The core pricing invariant is:
YES price + NO price = $1.00 (10,000 basis points)This relationship always holds. When you buy a YES token at $0.65, the corresponding NO token is priced at $0.35. Prices naturally reflect probability: a YES token at $0.65 implies the market assigns a 65% probability to the event occurring.
Key pricing principles:
- Minting pairs — A trader can always mint one YES token and one NO token together for exactly $1.00 in USDC, or redeem a matched pair back for $1.00 (minus fees). This arbitrage mechanism keeps prices anchored.
- Order book driven — Prices are determined by supply and demand on the CLOB, not by an AMM curve. This allows for tighter spreads and more efficient price discovery.
- No negative prices — Token prices cannot go below $0.00 or above $1.00. The basis point system enforces this range at the engine level.
Example:
| Action | YES Price | NO Price | Cost |
|---|---|---|---|
| Buy 100 YES at $0.40 | $0.40 | $0.60 | $40.00 |
| Market moves, YES rises | $0.75 | $0.25 | — |
| Sell 100 YES at $0.75 | — | — | +$75.00 |
| Profit | $35.00 |
Resolution and Settlement
Markets are resolved through one of three oracle mechanisms:
- Manual resolution — A designated resolver (typically the market creator or a governance-approved authority) submits the outcome after verifying the event result against the stated resolution criteria.

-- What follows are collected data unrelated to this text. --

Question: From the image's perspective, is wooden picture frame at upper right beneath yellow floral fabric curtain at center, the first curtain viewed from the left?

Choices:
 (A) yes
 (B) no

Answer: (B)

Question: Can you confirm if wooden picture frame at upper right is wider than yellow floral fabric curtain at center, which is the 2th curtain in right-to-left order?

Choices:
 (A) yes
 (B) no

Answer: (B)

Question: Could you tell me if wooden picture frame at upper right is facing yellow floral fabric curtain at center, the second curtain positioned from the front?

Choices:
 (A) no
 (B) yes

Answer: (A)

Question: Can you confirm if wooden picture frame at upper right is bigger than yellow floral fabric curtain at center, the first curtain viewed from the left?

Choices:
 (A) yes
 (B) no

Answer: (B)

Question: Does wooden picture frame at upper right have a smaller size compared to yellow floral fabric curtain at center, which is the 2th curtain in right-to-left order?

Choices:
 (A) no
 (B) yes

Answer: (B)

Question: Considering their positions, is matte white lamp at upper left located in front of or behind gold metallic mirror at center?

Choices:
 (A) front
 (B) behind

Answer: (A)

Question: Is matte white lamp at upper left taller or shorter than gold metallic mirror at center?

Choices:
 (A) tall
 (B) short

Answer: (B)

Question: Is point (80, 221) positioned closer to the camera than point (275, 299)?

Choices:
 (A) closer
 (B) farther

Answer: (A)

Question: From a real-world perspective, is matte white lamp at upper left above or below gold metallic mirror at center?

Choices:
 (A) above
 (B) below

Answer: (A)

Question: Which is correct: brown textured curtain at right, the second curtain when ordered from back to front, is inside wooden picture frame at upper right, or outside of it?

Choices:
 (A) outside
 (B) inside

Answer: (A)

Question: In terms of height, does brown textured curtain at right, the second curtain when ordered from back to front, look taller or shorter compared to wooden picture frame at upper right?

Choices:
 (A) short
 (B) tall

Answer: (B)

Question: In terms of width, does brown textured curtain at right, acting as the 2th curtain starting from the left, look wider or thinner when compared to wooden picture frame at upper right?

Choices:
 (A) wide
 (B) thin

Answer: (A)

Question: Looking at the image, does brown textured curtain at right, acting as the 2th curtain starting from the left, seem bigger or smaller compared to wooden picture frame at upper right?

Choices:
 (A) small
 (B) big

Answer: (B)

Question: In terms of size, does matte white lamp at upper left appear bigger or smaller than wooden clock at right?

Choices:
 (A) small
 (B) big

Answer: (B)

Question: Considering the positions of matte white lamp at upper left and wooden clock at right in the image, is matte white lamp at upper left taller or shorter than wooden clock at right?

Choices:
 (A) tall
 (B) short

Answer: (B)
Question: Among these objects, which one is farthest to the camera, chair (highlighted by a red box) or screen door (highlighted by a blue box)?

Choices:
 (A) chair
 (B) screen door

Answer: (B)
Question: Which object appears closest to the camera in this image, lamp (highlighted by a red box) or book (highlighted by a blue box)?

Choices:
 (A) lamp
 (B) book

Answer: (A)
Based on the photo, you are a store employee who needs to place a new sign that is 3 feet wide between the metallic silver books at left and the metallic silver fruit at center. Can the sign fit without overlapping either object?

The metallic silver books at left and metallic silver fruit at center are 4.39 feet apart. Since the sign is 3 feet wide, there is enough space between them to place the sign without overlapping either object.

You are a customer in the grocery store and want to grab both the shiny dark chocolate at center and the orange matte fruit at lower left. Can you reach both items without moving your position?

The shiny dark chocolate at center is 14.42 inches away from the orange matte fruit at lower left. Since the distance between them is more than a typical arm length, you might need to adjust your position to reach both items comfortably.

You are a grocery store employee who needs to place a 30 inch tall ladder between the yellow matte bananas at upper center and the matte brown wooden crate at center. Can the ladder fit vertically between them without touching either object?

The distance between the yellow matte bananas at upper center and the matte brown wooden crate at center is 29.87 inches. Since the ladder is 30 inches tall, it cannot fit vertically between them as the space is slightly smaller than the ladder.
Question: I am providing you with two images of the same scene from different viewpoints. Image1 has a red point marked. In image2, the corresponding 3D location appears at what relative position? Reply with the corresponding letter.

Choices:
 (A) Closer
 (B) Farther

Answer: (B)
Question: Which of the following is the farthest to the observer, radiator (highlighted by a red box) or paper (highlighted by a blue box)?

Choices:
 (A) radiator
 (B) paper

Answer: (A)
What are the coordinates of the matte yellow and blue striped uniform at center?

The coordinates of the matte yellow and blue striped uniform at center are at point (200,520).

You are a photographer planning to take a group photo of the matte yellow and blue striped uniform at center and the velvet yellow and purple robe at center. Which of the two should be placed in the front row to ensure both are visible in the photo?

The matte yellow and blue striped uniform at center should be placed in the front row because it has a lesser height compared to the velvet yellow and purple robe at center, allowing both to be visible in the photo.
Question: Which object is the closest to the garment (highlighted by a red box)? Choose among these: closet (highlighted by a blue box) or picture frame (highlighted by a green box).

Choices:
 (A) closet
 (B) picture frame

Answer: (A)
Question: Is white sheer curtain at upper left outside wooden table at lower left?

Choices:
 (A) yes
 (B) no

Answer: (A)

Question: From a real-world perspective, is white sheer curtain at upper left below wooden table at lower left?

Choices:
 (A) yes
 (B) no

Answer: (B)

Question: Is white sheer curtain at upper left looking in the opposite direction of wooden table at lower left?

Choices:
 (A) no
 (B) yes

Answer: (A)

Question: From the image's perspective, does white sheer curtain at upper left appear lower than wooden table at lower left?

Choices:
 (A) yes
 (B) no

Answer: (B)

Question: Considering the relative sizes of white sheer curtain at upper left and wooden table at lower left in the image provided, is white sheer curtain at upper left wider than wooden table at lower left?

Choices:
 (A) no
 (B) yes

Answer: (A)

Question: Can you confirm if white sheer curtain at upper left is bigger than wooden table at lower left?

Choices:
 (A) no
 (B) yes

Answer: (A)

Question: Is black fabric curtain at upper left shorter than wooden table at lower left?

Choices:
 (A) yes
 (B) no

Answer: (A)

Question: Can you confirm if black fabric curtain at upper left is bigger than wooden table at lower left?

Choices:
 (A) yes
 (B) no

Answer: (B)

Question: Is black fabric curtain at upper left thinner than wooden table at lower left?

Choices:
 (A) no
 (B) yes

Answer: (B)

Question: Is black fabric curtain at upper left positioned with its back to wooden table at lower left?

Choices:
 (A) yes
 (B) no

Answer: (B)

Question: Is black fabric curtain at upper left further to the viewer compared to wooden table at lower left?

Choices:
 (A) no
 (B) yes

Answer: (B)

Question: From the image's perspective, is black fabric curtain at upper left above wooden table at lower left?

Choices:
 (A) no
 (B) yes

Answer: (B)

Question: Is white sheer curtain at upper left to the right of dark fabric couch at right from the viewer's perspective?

- On-chain oracle feeds — For crypto price markets, resolution is triggered automatically when an on-chain price feed (e.g., Chainlink, Pyth) confirms the threshold has been met or the expiry has passed.
- External API oracles — For sports, weather, and other data-driven markets, trusted external APIs provide the definitive result.
The smart contract governing prediction markets is GXPrediction.sol, inspired by the Gnosis Conditional Token Framework (CTF). It handles token minting, pair redemption, and final settlement on-chain.
Settlement process:
- Resolution is submitted and verified.
- All outstanding positions are marked to the final outcome.
- Winning tokens are redeemed at $1.00 USDC each, with the 2% winner fee deducted.
- Losing tokens are burned and settle at $0.00.
- Net proceeds are credited to the trader’s USDC balance on GX Exchange.
Settlement is final. Once a market is resolved, the outcome cannot be reversed.
Fees
Prediction markets on GX Exchange apply a single fee structure:
| Fee Type | Rate | Applied To |
|---|---|---|
| Winner fee | 2% | Deducted from winning token redemptions at settlement |
There are no additional trading fees for buying and selling prediction market tokens on the order book. The 2% fee is only charged on net winnings at resolution.
Fee revenue is distributed through the standard GX protocol split:
- 40% to GX token stakers
- 20% to validators
- 20% to the insurance fund
- 20% to the protocol treasury
Risk Disclosure
Prediction markets carry inherent risks that all participants should understand before trading:
- Binary outcome risk — Unlike traditional markets, prediction tokens settle at exactly $1.00 or $0.00. There is no middle ground. A position can lose its entire value at resolution.
- Liquidity risk — Some markets may have thin order books, leading to wide spreads and difficulty exiting positions at desired prices.
- Oracle risk — Resolution depends on oracle integrity. While GX employs multiple oracle sources, incorrect or delayed resolution data could affect outcomes.
- Time decay — As a market approaches its resolution date, prices may become increasingly volatile or illiquid.
- Regulatory risk — Prediction markets may be subject to varying regulatory treatment across jurisdictions. Participation may not be available in all regions.
Prediction markets are speculative instruments. Only trade with capital you can afford to lose. Past market pricing does not guarantee future outcomes.